Media in trasformazione

InUncategorized su 26 ottobre , 2006 a 11:08 am

Quando si parla di elezioni, sondaggi e proiezioni sono solo una parte della storia (e nemmeno, a giudicare da quanto è accaduto in Italia nelle ultime tornate, la più interessante e veritiera). Proprio per questo il programma radiofonico della BBC, Radio Five Live ha deciso di raccontare le elezioni che ridisegneranno il parlamento americano (da pochi giorni tutte le informazioni sono anche su Google Earth) il prossimo 7 novembre attraverso la collaborazione dei cittadini. Non possiamo essere ovunque – dice la BBC – e dunque abbiamo bisogno del vostro aiuto giornalistico.

Nel frattempo, il Sun, quotidiano di Rupert Murdoch, lancia MySun, una sorta di “comunità” virtuale dei lettori del giornale. Virgolette d’obbligo perché c’è chi solleva qualche perplessità sulla natura effettivamente comunitaria del servizio.

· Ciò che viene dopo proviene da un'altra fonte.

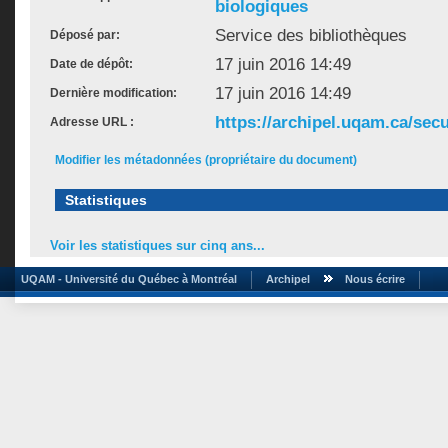
biologiques
Service des bibliothèques
Déposé par:
17 juin 2016 14:49
Date de dépôt:
17 juin 2016 14:49
Dernière modification:
https://archipel.uqam.ca/secu
Adresse URL :
Modifier les métadonnées (propriétaire du document)
Statistiques
Voir les statistiques sur cinq ans...
UQAM - Université du Québec à Montréal
Archipel
Nous écrire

Infine, dopo Reuters, anche Wired e CNet hanno deciso di aprire una redazione virtuale su Second Life, dove realizzare interviste, conferenze, eventi.

UPDATE: Nel suo ufficio virtuale CNet ha intervistato Adam Reuters (alias Adam Pasick), il repoter che Reuters ha “inviato” ad esplorare Second Life.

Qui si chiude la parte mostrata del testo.